I need a simple method for separating mono- disaccharides and amino acids from herbal extracts

Chromatography Forum: LC Archives: I need a simple method for separating mono- disaccharides and amino acids from herbal extracts
Top of pagePrevious messageNext messageBottom of pageLink to this message  By Praveen Kumar. V on Monday, August 16, 1999 - 02:34 am:

Hello friends,
We are mainly interested in the isolation of phytochemicals from medicinal herbs. One of the main problem is that some of the extracts contain very high concentrations of sugar and amino acids. Hence, in order to study the biological effects of these phytochemcals, we were using higher concentrations of the crude sample (mg quantities). In most of the biological experiments higher quantity of the crude samples interfere/mask the effect of these phytochemicals. Can you please help me?

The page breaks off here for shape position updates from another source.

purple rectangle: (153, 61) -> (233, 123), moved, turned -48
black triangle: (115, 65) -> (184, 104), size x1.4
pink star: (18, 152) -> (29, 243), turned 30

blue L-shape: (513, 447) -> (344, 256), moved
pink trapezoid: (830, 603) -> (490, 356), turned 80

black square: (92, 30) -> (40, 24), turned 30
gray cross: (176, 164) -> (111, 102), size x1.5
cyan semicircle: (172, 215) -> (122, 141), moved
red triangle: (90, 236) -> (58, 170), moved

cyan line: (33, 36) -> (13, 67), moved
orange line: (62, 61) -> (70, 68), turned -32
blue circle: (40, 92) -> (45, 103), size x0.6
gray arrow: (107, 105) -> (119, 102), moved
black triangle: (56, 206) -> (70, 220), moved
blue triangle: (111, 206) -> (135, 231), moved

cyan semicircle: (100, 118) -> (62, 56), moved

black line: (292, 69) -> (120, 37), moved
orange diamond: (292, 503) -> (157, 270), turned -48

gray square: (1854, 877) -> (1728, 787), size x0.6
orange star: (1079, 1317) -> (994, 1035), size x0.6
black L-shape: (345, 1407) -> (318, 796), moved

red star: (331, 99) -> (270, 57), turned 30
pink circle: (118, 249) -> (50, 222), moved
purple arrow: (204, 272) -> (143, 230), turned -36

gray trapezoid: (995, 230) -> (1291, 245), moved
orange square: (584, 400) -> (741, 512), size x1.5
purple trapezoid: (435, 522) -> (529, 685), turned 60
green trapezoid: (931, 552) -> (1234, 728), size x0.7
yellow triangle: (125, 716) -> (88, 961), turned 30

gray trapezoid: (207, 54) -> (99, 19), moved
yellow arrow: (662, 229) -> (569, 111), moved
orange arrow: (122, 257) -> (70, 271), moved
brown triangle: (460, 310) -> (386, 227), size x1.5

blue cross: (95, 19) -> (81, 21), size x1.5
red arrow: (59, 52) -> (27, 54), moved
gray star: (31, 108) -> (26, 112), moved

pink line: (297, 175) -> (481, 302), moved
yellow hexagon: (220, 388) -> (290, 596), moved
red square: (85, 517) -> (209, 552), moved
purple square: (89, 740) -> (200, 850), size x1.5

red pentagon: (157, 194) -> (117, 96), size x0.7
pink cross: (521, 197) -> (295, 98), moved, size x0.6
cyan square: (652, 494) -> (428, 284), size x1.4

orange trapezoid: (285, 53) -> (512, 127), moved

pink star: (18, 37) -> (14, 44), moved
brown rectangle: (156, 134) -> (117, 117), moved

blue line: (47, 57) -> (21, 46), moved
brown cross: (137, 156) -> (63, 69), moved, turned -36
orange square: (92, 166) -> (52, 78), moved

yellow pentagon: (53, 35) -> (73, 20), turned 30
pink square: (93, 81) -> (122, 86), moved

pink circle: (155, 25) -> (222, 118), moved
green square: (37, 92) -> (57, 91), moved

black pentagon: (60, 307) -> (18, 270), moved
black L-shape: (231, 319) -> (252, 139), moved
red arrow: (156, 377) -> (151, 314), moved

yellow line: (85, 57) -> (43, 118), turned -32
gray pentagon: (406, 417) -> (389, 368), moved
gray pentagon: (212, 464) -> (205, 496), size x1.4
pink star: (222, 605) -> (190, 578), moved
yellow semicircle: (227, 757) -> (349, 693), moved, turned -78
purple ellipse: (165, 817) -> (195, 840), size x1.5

Top of pagePrevious messageNext messageBottom of pageLink to this message  By A.A. on Monday, August 16, 1999 - 05:49 am:

Dear Praveen,

I spent a number of years doing the kind of work you have described in your message. There are a couple of different approches you can use to deal with the simple sugars/salts and other unwanted material. First try, don't extract them or extract less of them, so try using higher organic content in your extraction solvent. This can help a lot. Second, a simple soild phase extraction method. I used to take some of my dried extract, dissloved in a solvent that contained the minimum amount of organic (MeOH or EtOH) needed to dissolve it, and passed it through a C18 cartridge, washing with water followed by washes with higher organic. We used to use home made cartridges but near the end we liked to use the Oasis cartridge from Waters (for smaller samples), we still used homemade ones for larger scale preperations. When you do this, you end up with a number of fractions, the one that passed through the cartridge, the water wash, the organic wash(s). The bad news is each of these fractions needs to be tested. We used HPLC to target our compounds, but bio-assays can be used as well. Third (and most complex), prep scale HPLC. Goods news/bad news here, the good news is you can get fairly pure coumpounds but the bad news is you can end up with a lot of fractions to test (at least at first).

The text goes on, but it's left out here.